On the debate over each profession’s role in solving the primary care workforce shortage, our answer is, “a cooperative approach including physicians, advanced practice registered nurses, other registered nurses, physician assistants, clinical pharmacists, and other health care professionals in collaborative team models will be needed to address physician shortages.”
And on the most divisive issue—state regulation of nursing scope of practice—we state that, “Clinicians within a clinical care team should be permitted to practice to the full extent of their training, skills, and experience and within the limitations of their professional licenses as determined by state licensure and demonstrated competencies. All clinicians should consult with or make a referral to other clinicians in disciplines with more advanced, specific, or specialized training and skills when a patient’s clinical needs would benefit from such consultation and referral.” We assert that, “Licensure should ensure a level of consistency (minimum standards) in the credentialing of clinicians who provide health care services” and called on state legislatures and licensing authorities, “to conduct an evidence-based review of their licensure laws” and “consider how current or proposed changes in licensure law align with the documented training, skills, and competencies of each team member within his or her own disciplines and across disciplines and how they hinder or support the development of high-functioning teams.”

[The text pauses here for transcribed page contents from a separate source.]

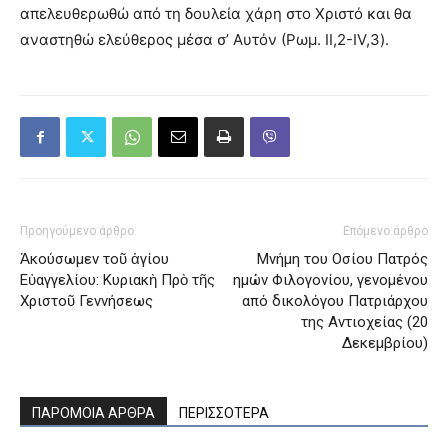
απελευθερωθώ από τη δουλεία χάρη στο Χριστό και θα
αναστηθώ ελεύθερος μέσα σ’ Αυτόν (Ρωμ. II,2-IV,3).
Προηγούμενο άρθρο
Επόμενο άρθρο
Ἀκούσωμεν τοῦ ἁγίου
Μνήμη του Oσίου Πατρός
Εὐαγγελίου: Κυριακὴ Πρὸ τῆς
ημών Φιλογονίου, γενομένου
Χριστοῦ Γεννήσεως
από δικολόγου Πατριάρχου
της Αντιοχείας (20
Δεκεμβρίου)
ΠΑΡΟΜΟΙΑ ΑΡΘΡΑ
ΠΕΡΙΣΣΟΤΕΡΑ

Now, I know that the paper will not please everyone in the medical and nursing professions, but we hope that it can be the starting point of a renewed dialogue between the professions. We end the paper by noting that, “ACP offers these definitions, principles, and examples to encourage positive dialogue among all of the health care professions involved in patient care—in the hope of advancing team based care models that are organized for the benefit and best interests of patients. ACP also hopes to inform policymakers to ensure that regulatory and payment polices are aligned with, rather than creating barriers to, dynamic team-based care models. ACP encourages discussion of dynamic clinical care teams that puts patients first.”
Let’s get this dialogue started—with civility, of course.
Today’s questions: What do you think of the “principles on civility” presented above? And ACPs’ principles for dynamic clinical care teams?